Entries taken from a collection:

== == ==

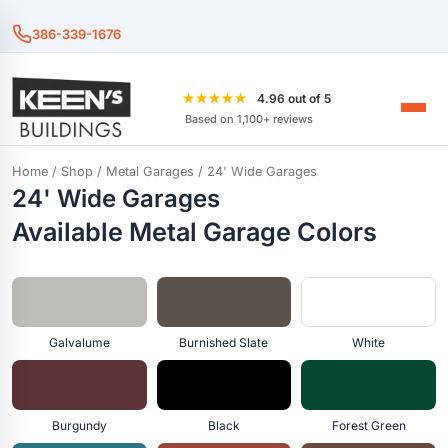
386-339-1676
★★★★★
4.96 out of 5
Based on 1,100+ reviews
Home
/
Shop
/
Metal Garages
/ 24' Wide Garages
24' Wide Garages
Available Metal Garage Colors
Galvalume
Burnished Slate
White
Burgundy
Black
Forest Green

== == ==

Drop the images and return the data verbatim.

* [EXERCISE RESULT]:
386-339-1676
★★★★★
4.96 out of 5
Based on 1,100+ reviews
Home
/
Shop
/
Metal Garages
/ 24' Wide Garages
24' Wide Garages
Available Metal Garage Colors
Galvalume
Burnished Slate
White
Burgundy
Black
Forest Green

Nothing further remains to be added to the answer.